*** Opening Record extracts ***
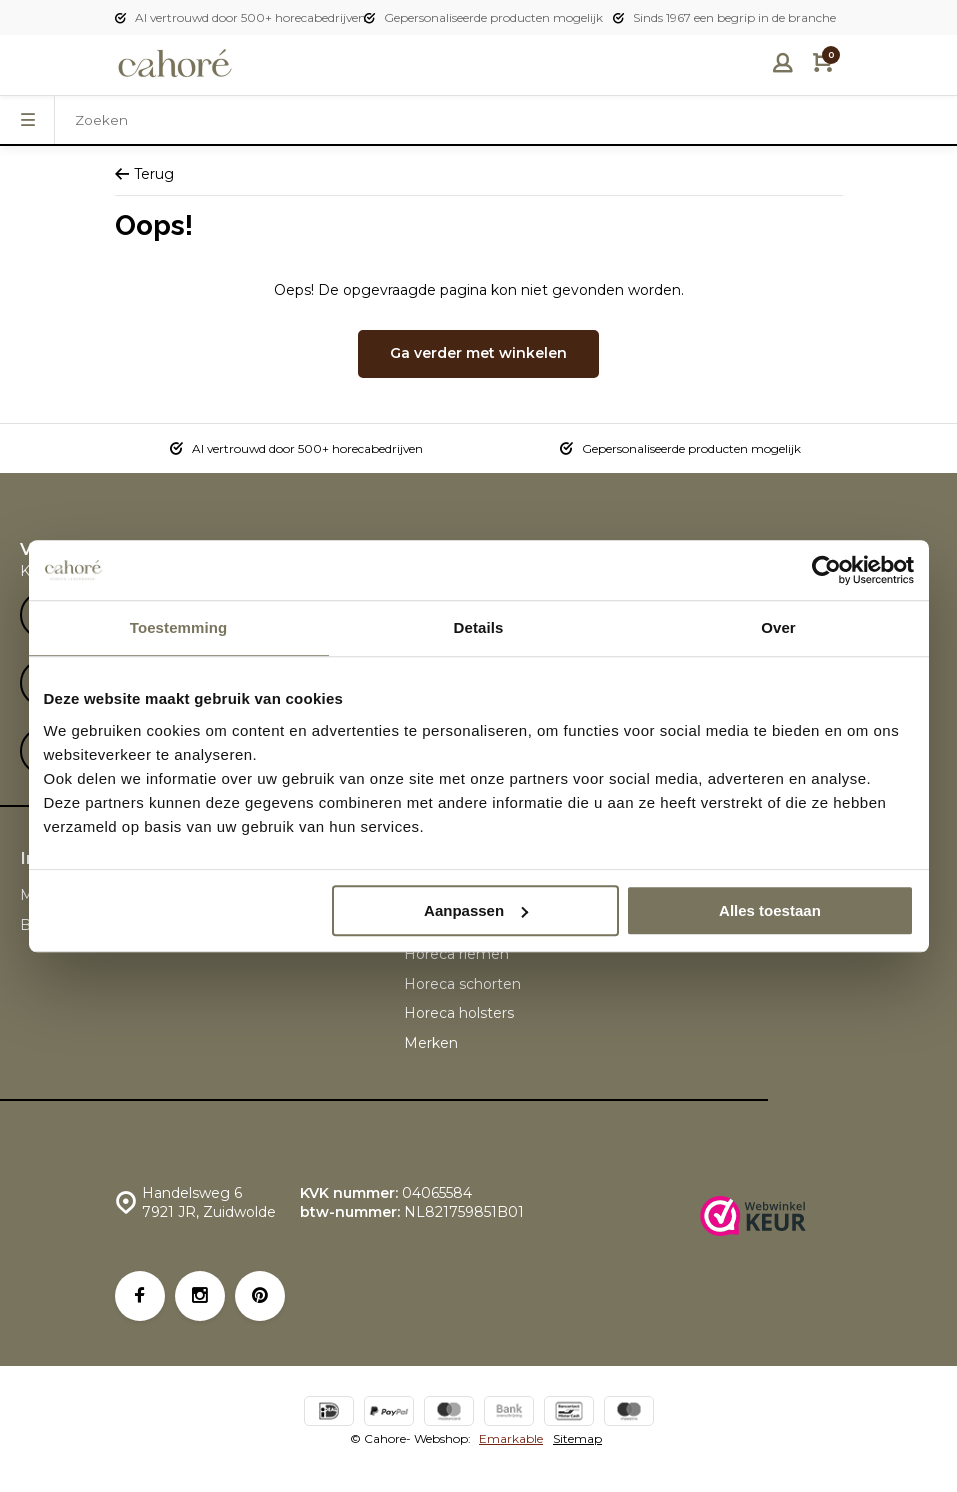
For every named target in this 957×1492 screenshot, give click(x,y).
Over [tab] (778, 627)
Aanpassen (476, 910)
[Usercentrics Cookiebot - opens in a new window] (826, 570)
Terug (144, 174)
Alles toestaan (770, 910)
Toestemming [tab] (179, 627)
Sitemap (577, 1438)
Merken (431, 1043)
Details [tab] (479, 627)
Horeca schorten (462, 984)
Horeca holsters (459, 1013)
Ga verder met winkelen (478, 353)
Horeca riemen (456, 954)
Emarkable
*** Closing Record extracts ***
Exercise goal:
The answer must be every line of the data that holds the word "Horeca".

Answer to the problem:
Horeca schorten (462, 984)
Horeca holsters (459, 1013)
Horeca riemen (456, 954)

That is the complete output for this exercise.